## PROBLEM DETAILS
Scan the entries for the word "Сябитова" and return every line that has it.

## MATERIAL PROVIDED
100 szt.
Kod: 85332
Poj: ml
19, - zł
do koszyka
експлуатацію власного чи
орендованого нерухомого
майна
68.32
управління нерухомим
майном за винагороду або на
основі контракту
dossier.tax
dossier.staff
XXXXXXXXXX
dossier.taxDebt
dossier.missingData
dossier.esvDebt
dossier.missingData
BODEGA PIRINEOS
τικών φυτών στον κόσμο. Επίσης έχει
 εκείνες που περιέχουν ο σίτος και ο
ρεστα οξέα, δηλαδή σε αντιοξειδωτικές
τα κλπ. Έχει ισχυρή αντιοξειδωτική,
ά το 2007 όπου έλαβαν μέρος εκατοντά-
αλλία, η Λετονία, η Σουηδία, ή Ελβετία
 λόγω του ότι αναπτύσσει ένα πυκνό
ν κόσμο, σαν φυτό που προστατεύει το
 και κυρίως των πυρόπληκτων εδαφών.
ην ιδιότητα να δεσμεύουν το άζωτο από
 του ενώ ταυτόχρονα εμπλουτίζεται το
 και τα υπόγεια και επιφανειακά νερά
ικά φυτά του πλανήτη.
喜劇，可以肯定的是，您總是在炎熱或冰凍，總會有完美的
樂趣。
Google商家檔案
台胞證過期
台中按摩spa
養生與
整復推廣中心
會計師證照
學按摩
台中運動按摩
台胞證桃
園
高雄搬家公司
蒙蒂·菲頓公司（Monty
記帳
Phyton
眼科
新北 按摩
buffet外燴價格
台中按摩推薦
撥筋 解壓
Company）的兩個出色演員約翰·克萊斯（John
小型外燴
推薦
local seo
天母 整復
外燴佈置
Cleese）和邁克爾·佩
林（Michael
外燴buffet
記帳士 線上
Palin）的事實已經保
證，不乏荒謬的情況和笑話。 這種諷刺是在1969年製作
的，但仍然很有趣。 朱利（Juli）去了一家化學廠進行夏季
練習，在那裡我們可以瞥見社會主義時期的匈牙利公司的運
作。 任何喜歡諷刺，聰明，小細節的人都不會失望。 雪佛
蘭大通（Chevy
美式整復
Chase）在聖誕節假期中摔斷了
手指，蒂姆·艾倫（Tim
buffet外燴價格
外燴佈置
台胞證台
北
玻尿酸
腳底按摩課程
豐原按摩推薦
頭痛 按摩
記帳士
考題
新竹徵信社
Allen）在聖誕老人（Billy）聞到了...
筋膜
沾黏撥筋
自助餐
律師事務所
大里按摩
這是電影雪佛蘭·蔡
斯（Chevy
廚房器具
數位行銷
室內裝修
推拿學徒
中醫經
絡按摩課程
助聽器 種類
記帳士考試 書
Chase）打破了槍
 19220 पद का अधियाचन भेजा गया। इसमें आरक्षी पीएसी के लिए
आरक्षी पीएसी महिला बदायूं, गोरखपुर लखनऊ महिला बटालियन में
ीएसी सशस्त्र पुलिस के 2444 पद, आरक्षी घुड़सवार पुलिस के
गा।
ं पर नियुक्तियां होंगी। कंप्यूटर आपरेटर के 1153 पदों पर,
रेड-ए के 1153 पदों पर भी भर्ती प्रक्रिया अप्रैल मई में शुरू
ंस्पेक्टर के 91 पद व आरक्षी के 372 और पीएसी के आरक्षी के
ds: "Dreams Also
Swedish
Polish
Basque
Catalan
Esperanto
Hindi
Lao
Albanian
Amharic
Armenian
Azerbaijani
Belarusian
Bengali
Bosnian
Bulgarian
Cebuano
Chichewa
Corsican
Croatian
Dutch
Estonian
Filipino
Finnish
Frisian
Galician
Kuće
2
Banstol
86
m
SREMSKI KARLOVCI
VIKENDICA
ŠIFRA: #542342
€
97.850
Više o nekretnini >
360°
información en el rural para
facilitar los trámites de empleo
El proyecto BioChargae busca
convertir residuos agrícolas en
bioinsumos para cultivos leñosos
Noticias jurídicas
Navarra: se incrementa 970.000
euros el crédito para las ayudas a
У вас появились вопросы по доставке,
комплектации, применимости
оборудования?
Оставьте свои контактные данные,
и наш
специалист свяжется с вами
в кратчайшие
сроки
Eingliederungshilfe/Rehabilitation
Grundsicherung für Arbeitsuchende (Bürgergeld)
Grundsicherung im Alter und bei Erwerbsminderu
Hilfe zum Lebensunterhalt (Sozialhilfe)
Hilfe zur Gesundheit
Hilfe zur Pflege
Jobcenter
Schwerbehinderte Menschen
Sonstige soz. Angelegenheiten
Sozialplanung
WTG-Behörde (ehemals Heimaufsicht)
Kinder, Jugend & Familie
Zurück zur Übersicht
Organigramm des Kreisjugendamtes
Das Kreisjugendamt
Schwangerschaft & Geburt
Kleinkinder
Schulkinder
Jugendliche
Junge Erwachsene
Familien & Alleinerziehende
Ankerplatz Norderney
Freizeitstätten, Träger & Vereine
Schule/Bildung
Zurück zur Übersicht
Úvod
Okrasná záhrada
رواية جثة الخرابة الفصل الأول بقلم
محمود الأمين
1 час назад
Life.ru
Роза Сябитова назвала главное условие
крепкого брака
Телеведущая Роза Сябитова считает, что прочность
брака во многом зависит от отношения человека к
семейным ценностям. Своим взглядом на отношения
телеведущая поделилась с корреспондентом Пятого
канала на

## WRITTEN ANSWER
Роза Сябитова назвала главное условие
Телеведущая Роза Сябитова считает, что прочность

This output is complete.